When I interviewed
Colin Meloy a few months ago, he said that The Decemberists' second full-length would be more "collaborative" than Castaways and Cutouts
-- that band members who once took strict direction from him had become more confident with their own contributions and that, as a result, the album would be a richer, more varied work. Still, it is the non-collaborative part of the album -- the songwriting -- that is better than ever. No one working now can match Meloy as he effortlessly pairs outré language, odd characters and simple but rousing melodies. He may not yet be on a par with guys like Elvis Costello, Richard Thompson or Lennon and McCartney, but he is getting there faster than anyone could expect.
This is certainly a thicker, more dramatic album than Castaways, moving further in the direction of "July, July!" and "Legionnaire's Lament"; however, much remains the same. It is peopled with the same colorful cast of historical misfits, who creak to play-acting life in pirate-themed "Chanty for Arethusa" and melt in more-than-brotherly love in "The Soldiering Life". The difficult slightly scholarly words are here, too -- "bombazine", "dalliant" and "cardamom", to name but a few -- often cheek-to-cheek with silly, potty-mouthed images, as if Meloy feels he has to take the air out of them. For example, in "Los Angeles, I'm Yours", watch two lines of high-flown rhetoric boomerang when you add one line of vernacular: "But the smell of burnt cocaine / The dolor and the drain / It only makes me cranky." Few artists can put the sublime and the ridiculous this close and get away with it.

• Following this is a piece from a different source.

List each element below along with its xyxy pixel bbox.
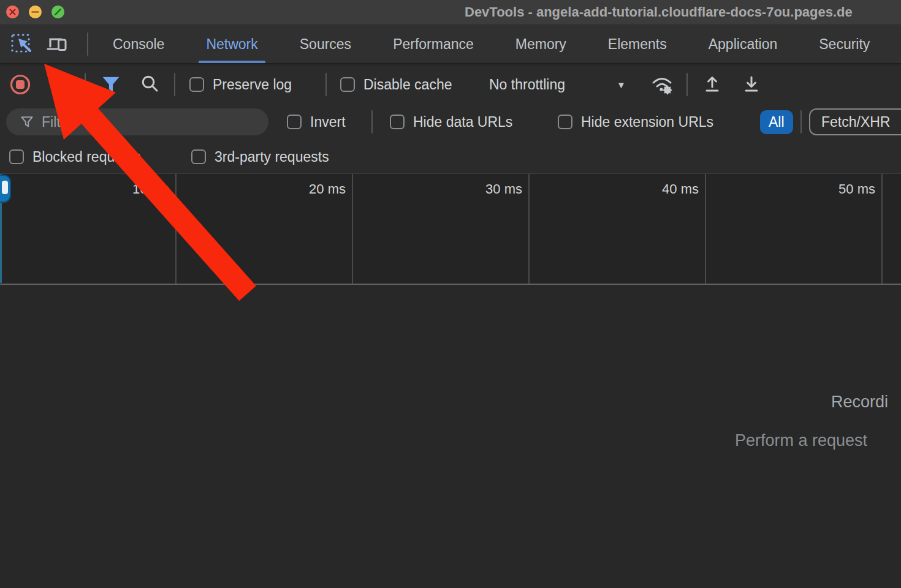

Musically, Her Majesty's tracks are often notably more exciting than those on Castaways. "Chanty for Arethusa", for example, starts out with a simple uplifting vocal line, strummed guitar and Jenny Conley's haunted accordion notes. The song gets a stiff spine, though -- even early on, in the three-tone electric guitar riff that bursts in at intervals, foreshadowing exactly how the tune will rock, when it does, roughly two and a half minutes in. From there it's a dizzy reel of accordion and raucous drums over that guitar, until the whole thing melts down and begins again from quiet. "The Bachelor and the Bride", which starts out a good bit like "Grace Cathedral", takes texture from a jazzy drumline, all cymbals and syncopated snare, and a bubbling high guitar line that plays tag with its limpid melody. "The Chimbley Sweep" is all goofy high-spirits musically, its Rawhide western guitars and rollicking accordion in sharp contrast to lyrics about poor wretched boys and lonely widows.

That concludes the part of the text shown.